This forum has been criticised for being over-moderated. I strongly disagree. The fact is very few posts are deleted or edited. The signal to noise ratio here is naturally low, mostly due to our great members that have set a precedence for quality discussion, not over-moderation. Thank you all for your support!


----------



## pepperdawg (Jan 31, 2006)

Greg said:
			
		

> The fact is very few posts are deleted or edited.

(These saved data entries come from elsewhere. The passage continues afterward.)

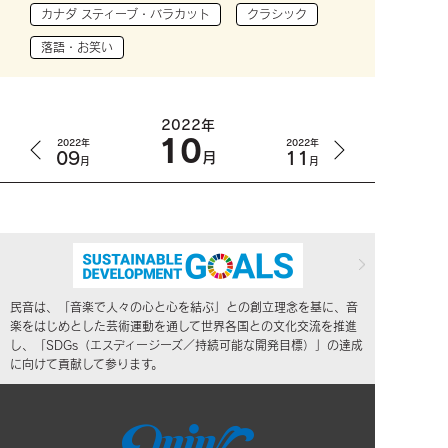
カナダ スティーブ・バラカット
クラシック
落語・お笑い
2022年
10
2022年
2022年
09
11
月
月
月
民音は、「音楽で人々の心と心を結ぶ」との創立理念を基に、音
楽をはじめとした芸術運動を通して世界各国との文化交流を推進
し、「SDGs（エスディージーズ／持続可能な開発目標）」の達成
に向けて貢献して参ります。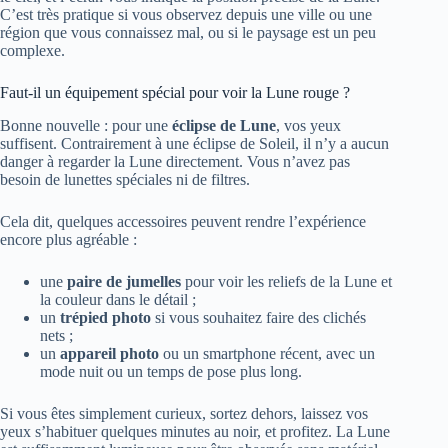
C’est très pratique si vous observez depuis une ville ou une
région que vous connaissez mal, ou si le paysage est un peu
complexe.
Faut-il un équipement spécial pour voir la Lune rouge ?
Bonne nouvelle : pour une
éclipse de Lune
, vos yeux
suffisent. Contrairement à une éclipse de Soleil, il n’y a aucun
danger à regarder la Lune directement. Vous n’avez pas
besoin de lunettes spéciales ni de filtres.
Cela dit, quelques accessoires peuvent rendre l’expérience
encore plus agréable :
une
paire de jumelles
pour voir les reliefs de la Lune et
la couleur dans le détail ;
un
trépied photo
si vous souhaitez faire des clichés
nets ;
un
appareil photo
ou un smartphone récent, avec un
mode nuit ou un temps de pose plus long.
Si vous êtes simplement curieux, sortez dehors, laissez vos
yeux s’habituer quelques minutes au noir, et profitez. La Lune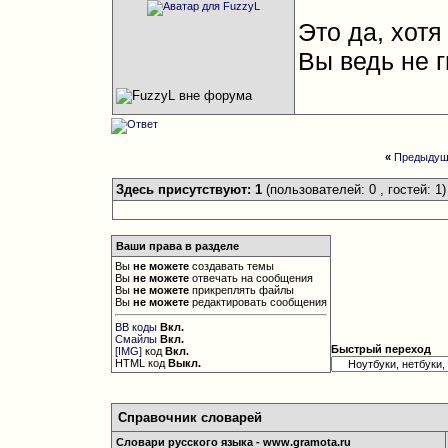
Это да, хотя
Вы ведь не г
«
Предыдущ
Здесь присутствуют: 1
(пользователей: 0 , гостей: 1)
Ваши права в разделе
Вы
не можете
создавать темы
Вы
не можете
отвечать на сообщения
Вы
не можете
прикреплять файлы
Вы
не можете
редактировать сообщения
BB коды
Вкл.
Смайлы
Вкл.
Быстрый переход
[IMG]
код
Вкл.
HTML код
Выкл.
Справочник словарей
Словари русского языка - www.gramota.ru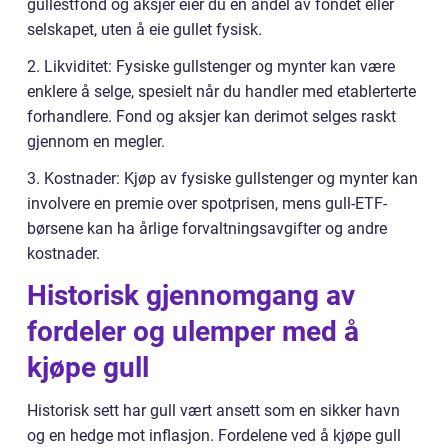
gullestfond og aksjer eier du en andel av fondet eller
selskapet, uten å eie gullet fysisk.
2. Likviditet: Fysiske gullstenger og mynter kan være
enklere å selge, spesielt når du handler med etablerterte
forhandlere. Fond og aksjer kan derimot selges raskt
gjennom en megler.
3. Kostnader: Kjøp av fysiske gullstenger og mynter kan
involvere en premie over spotprisen, mens gull-ETF-
børsene kan ha årlige forvaltningsavgifter og andre
kostnader.
Historisk gjennomgang av
fordeler og ulemper med å
kjøpe gull
Historisk sett har gull vært ansett som en sikker havn
og en hedge mot inflasjon. Fordelene ved å kjøpe gull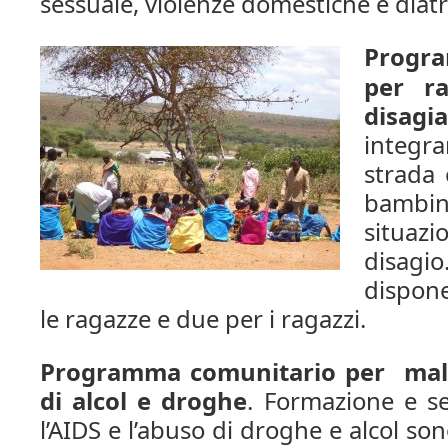
sessuale, violenze domestiche e diatri
Progr
per ra
disagia
integ
strada 
bambi
situaz
disag
dispone
le ragazze e due per i ragazzi.
Programma comunitario pe
r mal
di alcol e droghe
. Formazione e se
l’AIDS e l’abuso di droghe e alcol sono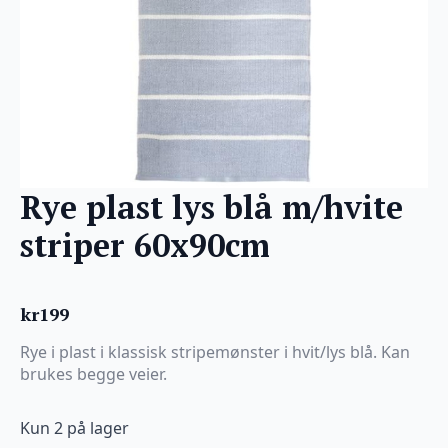
Rye plast lys blå m/hvite
striper 60x90cm
kr
199
Rye i plast i klassisk stripemønster i hvit/lys blå. Kan
brukes begge veier.
Kun 2 på lager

Although it seems quite a few get locked....


----------



## BeanoNYC (Jan 31, 2006)

pepperdawg said:
			
		

> Greg said:
> 
> 
> 
> ...



A ha!  But yet they are threads I would lock had I the ability to do so.  :wink:


----------



## dmc (Jan 31, 2006)

pepperdawg said:
			
		

> Greg said:
> 
> 
> 
> ...



Sorry about that...  

Seriuosly.. this is a chill place..


----------



## ctenidae (Feb 1, 2006)

AZ Mods Rock!

Seriusly, I wouldn't categorize AZ as over-moderated. I think the members do a pretty good job of self-moderation, with the board's standards upheld by the mods as needed. As I always (well, sometimes) say, "All things in moderation, including moderation itself."

:beer:


----------



## Marc (Feb 7, 2006)

Yeah, I moderate the amount of moderation I use in a number of areas...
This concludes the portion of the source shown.